Key Highlights
- Anthropic has finalized terms for a $30 billion financing round valuing the company at approximately $900 billion
- This valuation exceeds OpenAI’s most recent $852 billion assessment
- The company’s worth has nearly tripled since its $380 billion valuation just 90 days earlier
- Annual revenue run rate is projected to exceed $45 billion imminently, representing a fivefold jump in fewer than six months
- Dragoneer, Greenoaks, Sequoia Capital, and Altimeter Capital are jointly leading the investment round
Anthropic is on the verge of securing a $900 billion valuation following agreement on terms for a fresh $30 billion financing round, as reported by the Financial Times. While the deal hasn’t been officially unveiled, it’s anticipated to finalize within the current month.

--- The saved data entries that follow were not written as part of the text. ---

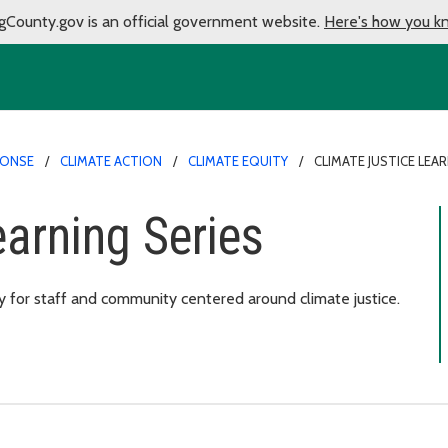
gCounty.gov is an official government website.
Here's how you k
PONSE
CLIMATE ACTION
CLIMATE EQUITY
CLIMATE JUSTICE LEAR
earning Series
 for staff and community centered around climate justice.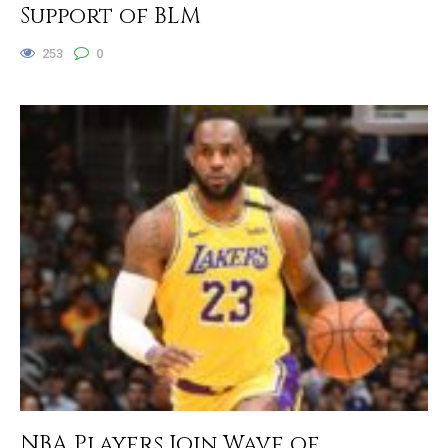
Support of BLM
253
0
NBA Players Join Wave of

The financing values Anthropic at approximately $900 billion on a pre-money basis. This positions the company ahead of OpenAI, which carried a valuation of roughly $852 billion in its latest funding.
Just three months prior, Anthropic held a $380 billion valuation after completing its Series G financing. Jumping from $380 billion to $900 billion within a 90-day window represents growth velocity that’s virtually unprecedented among private enterprises.
The fundraising process moved with remarkable speed. Investment firms reached out to Anthropic in recent weeks, prompting CFO Krishna Rao to assess investor interest. The entire process concluded in merely weeks.
Four investment firms are sharing leadership of the round: Dragoneer Investment Group, Greenoaks Capital, Sequoia Capital, and Altimeter Capital. Each firm is anticipated to commit no less than $2 billion. Anthropic continues discussions with other potential investors to complete the funding.
Explosive Revenue Expansion Fuels Valuation Surge
The dramatic valuation increase directly correlates with extraordinary revenue expansion. As 2025 concluded, Anthropic’s annualized revenue measured approximately $9 billion. By April 2026, that number had climbed beyond $30 billion. Current projections indicate it will breach $45 billion in the near term.
This represents a fivefold multiplication in under half a year. It would also position Anthropic above OpenAI’s disclosed $24 billion annual revenue run rate for the first time in company history.
The expansion stems primarily from widespread enterprise adoption of Claude, Anthropic’s flagship AI assistant and model suite. Corporate clients have been enrolling rapidly, accelerating revenue growth.
Throughout most of the previous two years, Anthropic maintained a reputation as the more reserved, developer-centric competitor to OpenAI. That characterization is becoming increasingly difficult to maintain.
Implications for the Artificial Intelligence Competition
The rapidity of this fundraising demonstrates how swiftly investor enthusiasm is shifting within the AI sector. The transaction materialized in weeks rather than months.
Anthropic completed its prior $30 billion Series G round in February 2026 at a $380 billion post-money valuation. The company indicated those resources would fund cutting-edge research, product innovation, and infrastructure expansion.
Now, merely one quarter afterward, the company is pursuing additional capital at more than twice that valuation.
The latest round remains unannounced officially, and terms may still shift before finalization.
Should the deal close at the negotiated valuation, Anthropic will claim the top position among private AI companies, surpassing OpenAI for the first time.
The company’s ascent has been remarkably swift. Whether revenue growth can sustain the elevated valuation remains the critical question that investors are clearly answering affirmatively.